The musculoskeletal physician can also decide to recruit a clinical psychologist if it would appear that cognitive behavioural or therapy should be added in to the treatment regime. It has been shown consistently in randomised controlled trials that an early active management strategy is most effective for whiplash associated disorders, including return to pre-accident activity as soon as possible. Psycho-social interventions, including cognitive behavioural therapy, can also help in achieving early activation. Chronic symptoms can sometimes be treated with radio frequency de-nervation or prolotherapy injections but the relation between the symptoms and the injury may be uncertain.

It is also appropriate that educative advice is given to the patient and there is evidence that this is helpful in other musculoskeletal conditions. Evidence based patient education has been shown to be effective in shifting attitudes and proving clinical outcomes as well as reducing time lost from work.

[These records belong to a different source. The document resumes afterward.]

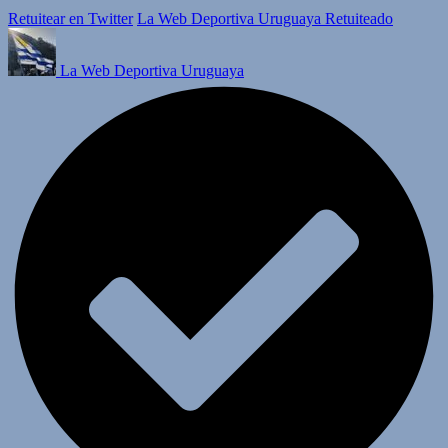
Retuitear en Twitter
La Web Deportiva Uruguaya Retuiteado
La Web Deportiva Uruguaya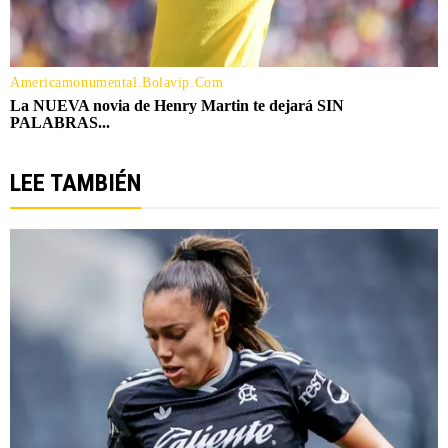
LEE TAMBIÉN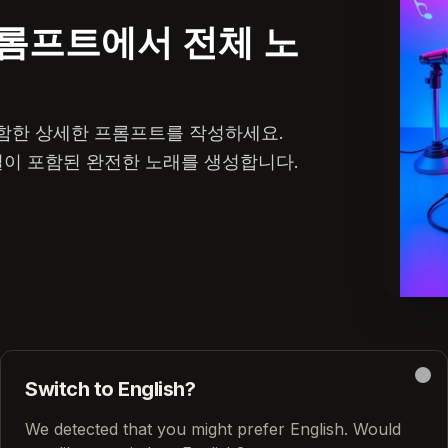
롬프트에서 전체 노
함한 상세한 프롬프트를 작성하세요.
 보컬이 포함된 완전한 노래를 생성합니다.
Switch to English?
Clo
We detected that you might prefer English. Would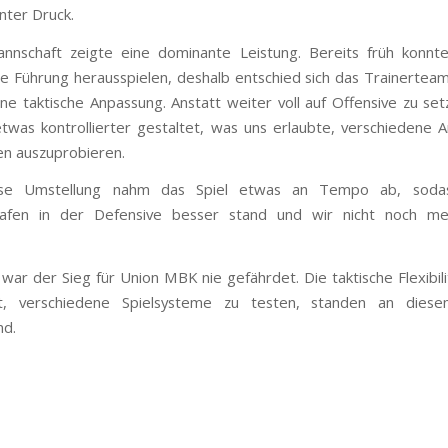
nter Druck.
nnschaft zeigte eine dominante Leistung. Bereits früh konnte
e Führung herausspielen, deshalb entschied sich das Trainertea
ne taktische Anpassung. Anstatt weiter voll auf Offensive zu se
etwas kontrollierter gestaltet, was uns erlaubte, verschiedene 
n auszuprobieren.
ese Umstellung nahm das Spiel etwas an Tempo ab, soda
shafen in der Defensive besser stand und wir nicht noch me
war der Sieg für Union MBK nie gefährdet. Die taktische Flexibili
it, verschiedene Spielsysteme zu testen, standen an die
nd.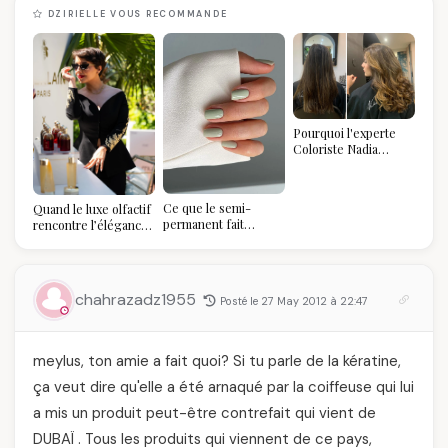
DZIRIELLE VOUS RECOMMANDE
Pourquoi l'experte
Coloriste Nadia
refuse de refaire
votre balayage (et
pourquoi vous allez
Ce que le semi-
Quand le luxe olfactif
l'adorer pour ça)
permanent fait
rencontre l’élégance
réellement à vos
algérienne : une
ongles
célébration de la Fête
des Mères hors du
temps
chahrazadz1955
Posté le 27 May 2012 à 22:47
meylus, ton amie a fait quoi? Si tu parle de la kératine,
ça veut dire qu'elle a été arnaqué par la coiffeuse qui lui
a mis un produit peut-être contrefait qui vient de
DUBAÏ . Tous les produits qui viennent de ce pays,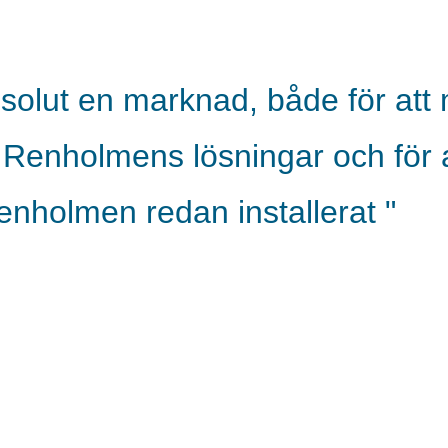
solut en marknad, både för att
Renholmens lösningar och för a
enholmen redan installerat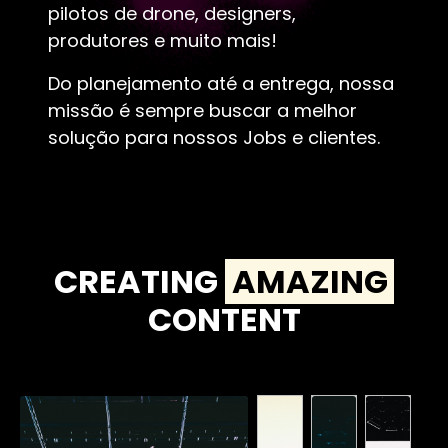
pilotos de drone, designers,
produtores e muito mais!
Do planejamento até a entrega, nossa
missão é sempre buscar a melhor
solução para nossos Jobs e clientes.
CREATING
AMAZING
CONTENT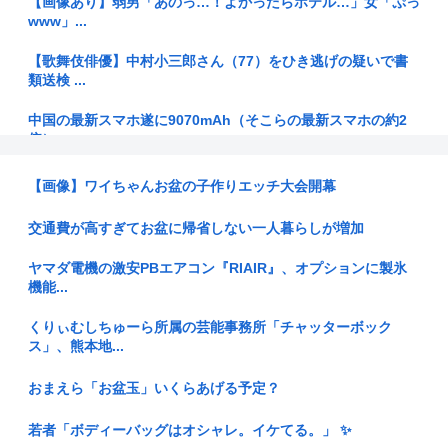
【画像あり】弱男「あのっ…！よかったらホテル…」女「ぷっ
www」...
【歌舞伎俳優】中村小三郎さん（77）をひき逃げの疑いで書
類送検 ...
中国の最新スマホ遂に9070mAh（そこらの最新スマホの約2
倍）...
【悲報】女性インフルエンサー、ライブ配信中に自殺 ⇒！
【画像】ワイちゃんお盆の子作りエッチ大会開幕
【画像】黒髪JKの黒ビキニwww
交通費が高すぎてお盆に帰省しない一人暮らしが増加
【高知県】違法にとれたクロマグロを「配っている」と通報⋯
ヤマダ電機の激安PBエアコン『RIAIR』、オプションに製氷
採捕停止...
機能...
PS5/Switch2『カラドリウス2』、発売決定！
くりぃむしちゅーら所属の芸能事務所「チャッターボック
ス」、熊本地...
【タレント】菊地亜美さん、マレーシアへ移住
おまえら「お盆玉」いくらあげる予定？
中国人「中国アニメはすでに日本アニメを超えたのではない
か」
若者「ボディーバッグはオシャレ。イケてる。」 ✨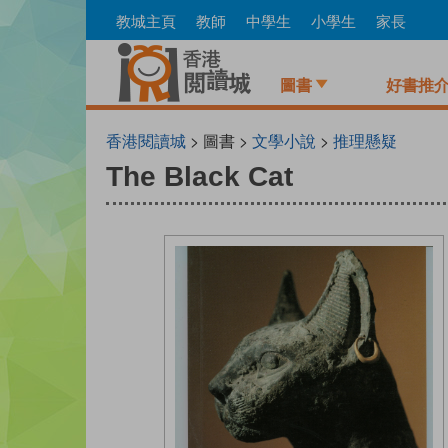
Skip
教城主頁
教師
中學生
小學生
家長
to
main
content
圖書
好書推
香港閱讀城
> 圖書 >
文學小說
>
推理懸疑
The Black Cat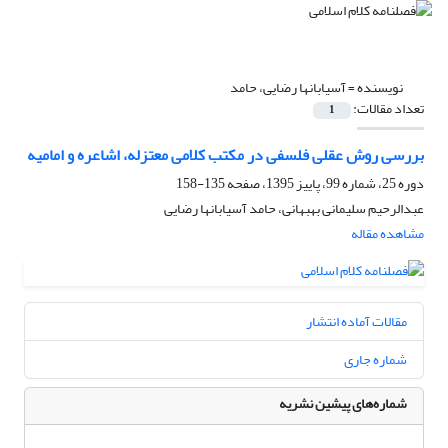
نویسنده =
آسیابانها رضایی، حامد
تعداد مقالات:
1
بررسی روش عقلی فلسفی در مکتب کلامی معتزله، اشاعره و امامیه
دوره 25، شماره 99، پاییز 1395، صفحه
135-158
عبدالرحیم سلیمانی بهبهانی، حامد آسیابانها رضایی
مشاهده مقاله
مقالات آماده انتشار
شماره جاری
شماره‌های پیشین نشریه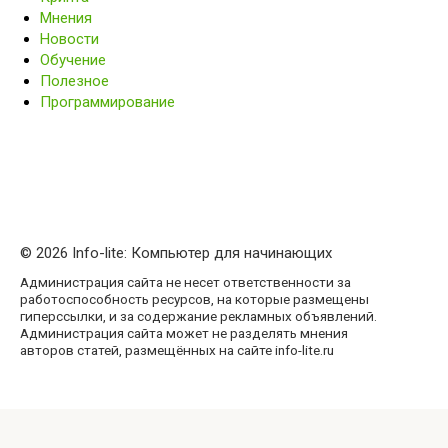
Мнения
Новости
Обучение
Полезное
Программирование
© 2026 Info-lite: Компьютер для начинающих
Администрация сайта не несет ответственности за
работоспособность ресурсов, на которые размещены
гиперссылки, и за содержание рекламных объявлений.
Администрация сайта может не разделять мнения
авторов статей, размещённых на сайте info-lite.ru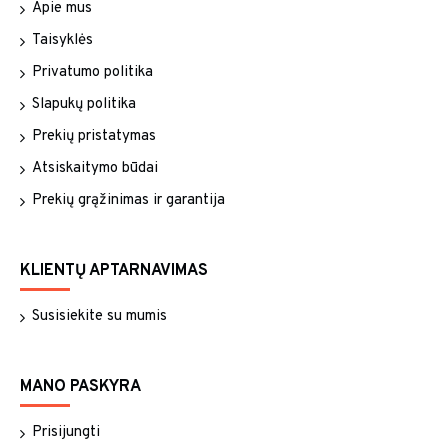
Apie mus
Taisyklės
Privatumo politika
Slapukų politika
Prekių pristatymas
Atsiskaitymo būdai
Prekių grąžinimas ir garantija
KLIENTŲ APTARNAVIMAS
Susisiekite su mumis
MANO PASKYRA
Prisijungti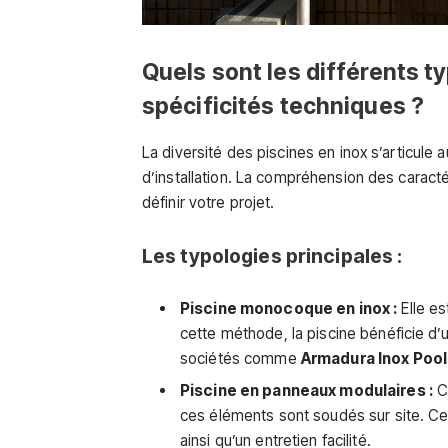
Quels sont les différents ty
spécificités techniques ?
La diversité des piscines en inox s’articul
d’installation. La compréhension des caract
définir votre projet.
Les typologies principales :
Piscine monocoque en inox :
Elle es
cette méthode, la piscine bénéficie d’un
sociétés comme
Armadura Inox Pool
Piscine en panneaux modulaires :
Co
ces éléments sont soudés sur site. Cet
ainsi qu’un entretien facilité.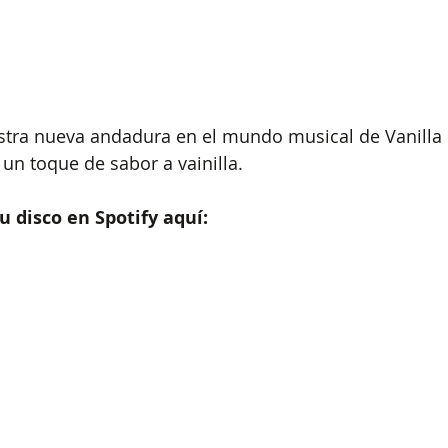
stra nueva andadura en el mundo musical de Vanilla 
 un toque de sabor a vainilla.
 disco en Spotify aquí: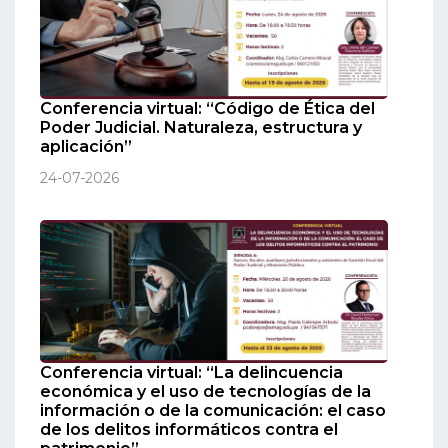
Conferencia virtual: “Código de Ética del
Poder Judicial. Naturaleza, estructura y
aplicación”
24-07-2026
Conferencia virtual: “La delincuencia
económica y el uso de tecnologías de la
información o de la comunicación: el caso
de los delitos informáticos contra el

The Quebec Taskforce (QTF) on whiplash associated disorders (WAD) suggested that information is an essential part of an active management approach and along with the British Columbia Whiplash Initiative (BCWI) this lead to the production of the "Whiplash Book".

The Whiplash Book has been produced within the last two years, based on the latest medical research. Its effectiveness has been assessed in a study by T McClune, A K Burton and G Waddell, that concluded the book was found acceptable to patients and capable of improving beliefs about whiplash and its management. It seems suitable for use in the A&E environment and for wider distribution at population level. Only an RCT would determine whether it has an effect on behaviour and clinical outcomes.

Encouragement of a favourable prognosis along with an early return to normal activity and work should be a major part of an active management programme.

The ideal system is a physician co-ordinated, patient centred, multi-modal approach tailored to the patient, depending on the history, symptoms and signs of the presenting case. We use this system at The Blackberry Clinic in Milton Keynes.